49. Weekly Newsletter

Saudi PIF and Ardian heavy investment 

Ferrovial announced this week that it would be selling its 25% stake in Heathrow airport for £2.4 billion. The stake will be acquired by Saudi Arabia’s sovereign wealth fund who will take a £1 billion stake along with one of Europe’s biggest private equity groups (Ardian) who will buy 15%. Ferrovial are selling after ownership for 17 years with executives growing frustrated at regulations after Heathrow was pressed into cutting its landing charges by 20% due to airlines raising complaints about it.

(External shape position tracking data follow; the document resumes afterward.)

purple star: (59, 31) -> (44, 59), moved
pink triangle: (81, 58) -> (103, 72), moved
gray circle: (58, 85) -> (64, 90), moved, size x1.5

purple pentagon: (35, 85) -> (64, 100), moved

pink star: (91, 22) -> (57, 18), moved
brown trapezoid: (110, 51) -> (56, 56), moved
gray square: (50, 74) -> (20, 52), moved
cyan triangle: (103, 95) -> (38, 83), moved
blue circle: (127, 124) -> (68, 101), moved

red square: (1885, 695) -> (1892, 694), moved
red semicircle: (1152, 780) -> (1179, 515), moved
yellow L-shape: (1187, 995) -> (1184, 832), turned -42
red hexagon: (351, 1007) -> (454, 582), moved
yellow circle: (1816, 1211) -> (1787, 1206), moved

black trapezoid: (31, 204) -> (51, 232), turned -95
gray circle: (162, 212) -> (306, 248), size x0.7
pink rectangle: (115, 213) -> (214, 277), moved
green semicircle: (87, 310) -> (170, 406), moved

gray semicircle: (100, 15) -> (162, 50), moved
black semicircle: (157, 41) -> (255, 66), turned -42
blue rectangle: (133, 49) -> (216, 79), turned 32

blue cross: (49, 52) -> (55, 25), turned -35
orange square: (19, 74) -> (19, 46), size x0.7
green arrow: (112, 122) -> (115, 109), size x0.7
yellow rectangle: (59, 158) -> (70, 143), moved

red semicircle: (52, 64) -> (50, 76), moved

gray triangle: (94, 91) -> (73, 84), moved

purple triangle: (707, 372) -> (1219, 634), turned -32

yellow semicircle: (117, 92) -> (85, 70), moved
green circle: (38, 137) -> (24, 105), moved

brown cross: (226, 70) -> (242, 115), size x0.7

The airport was lossmaking this year due to both the landing charges along with rising interest rates which raises the cost of reducing debts. Ferrovial had initially bought 56% of Heathrow 17 years ago, however this reduced to 25% in 2013 and finally decided to sell everything that remained to Saudi PIF and Ardian. Ferrovial stated that they remained committed to the UK which accounts for 30% of their earnings with shares in many other smaller airports. This pledge of commitment is in spite of the growing success of investments in the US with a 49% stake in part of New York’s airport.

Newspapers

The UK’s front page news cycle over the last seven days has covered a wide range of topics. Rishi Sunak faces a huge migration dilemma, new ONS experimental data lowers UK unemployment rate to 3.5% and Thames Water owners pile group with debt. Some of the newspaper front pages from this week were:

  • Financial Times – ‘Thames Water faces prospect of fresh parliamentary inquiry into finances’
  • Financial Times – ‘HMRC urges crypto holders to disclose gains’
  • The Guardian – ‘Rishi Sunak accused of hypocrisy after backing phase-out of fossil fuels at Cop28’
  • The Times – ‘Microsoft’s £2.5bn data centres a ‘turning point’ for AI in Britain’
  • The Times – ‘Britain set to have second weakest growth in the G7, says OECD’
  • Sunday Telegraph – ‘Tories urge Sunak to scrap ‘anti-motorist’ net zero vote’

Promising UK unemployment figures released

Early findings from a new survey by the Office for National Statistics (ONS) suggest promising trends in the UK job market. The UK unemployment fell to 3.5% which is the lowest it has been since the 1970s. This data reinforces Rishi Sunak’s belief that the UK has seen a huge economic rebound in many aspects including unemployment and wage growth. However, the ONS has come under some scrutiny with these figures due to them being quite experimental but also because their figures of UK GDP post pandemic turned out to be wide of the mark.